Looking at the data that follows, count the lines containing the word "path" and write down only that count.

(Beginning of MATERIAL SHOWN)

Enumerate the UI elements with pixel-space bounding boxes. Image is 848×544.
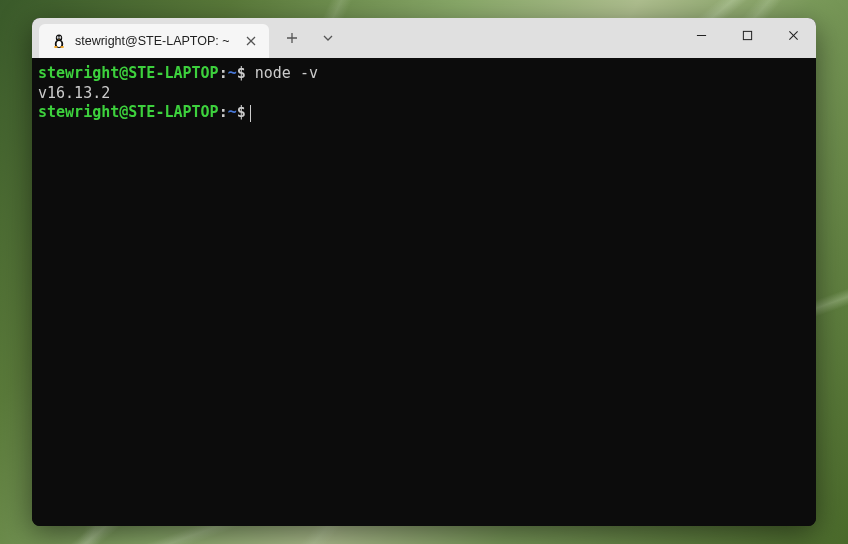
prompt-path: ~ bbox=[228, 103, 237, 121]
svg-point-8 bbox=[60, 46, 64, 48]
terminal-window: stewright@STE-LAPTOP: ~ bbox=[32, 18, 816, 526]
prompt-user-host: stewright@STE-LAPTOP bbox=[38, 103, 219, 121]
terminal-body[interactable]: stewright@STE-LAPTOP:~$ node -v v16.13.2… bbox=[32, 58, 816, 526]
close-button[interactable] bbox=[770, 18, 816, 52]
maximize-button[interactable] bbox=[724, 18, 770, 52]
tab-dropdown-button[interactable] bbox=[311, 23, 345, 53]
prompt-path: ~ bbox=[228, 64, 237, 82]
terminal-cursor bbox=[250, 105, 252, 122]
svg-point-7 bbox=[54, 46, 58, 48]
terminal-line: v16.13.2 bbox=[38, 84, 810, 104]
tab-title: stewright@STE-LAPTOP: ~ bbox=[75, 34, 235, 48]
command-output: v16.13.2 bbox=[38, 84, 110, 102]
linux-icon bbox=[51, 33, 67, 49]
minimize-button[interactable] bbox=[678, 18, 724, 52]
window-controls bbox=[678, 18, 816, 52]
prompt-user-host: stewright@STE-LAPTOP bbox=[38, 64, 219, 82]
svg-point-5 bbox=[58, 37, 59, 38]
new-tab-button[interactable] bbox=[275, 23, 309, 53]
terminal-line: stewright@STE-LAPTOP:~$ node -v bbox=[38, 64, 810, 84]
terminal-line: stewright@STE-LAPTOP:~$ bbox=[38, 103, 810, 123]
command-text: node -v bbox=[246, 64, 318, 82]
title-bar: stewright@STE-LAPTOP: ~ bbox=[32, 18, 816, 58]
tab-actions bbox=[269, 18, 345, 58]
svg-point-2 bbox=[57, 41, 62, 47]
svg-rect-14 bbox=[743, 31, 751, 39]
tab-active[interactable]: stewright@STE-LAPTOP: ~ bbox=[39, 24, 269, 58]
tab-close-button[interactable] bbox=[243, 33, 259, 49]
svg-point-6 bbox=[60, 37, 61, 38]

(End of MATERIAL SHOWN)

## SOLUTION TO THE PROBLEM:
2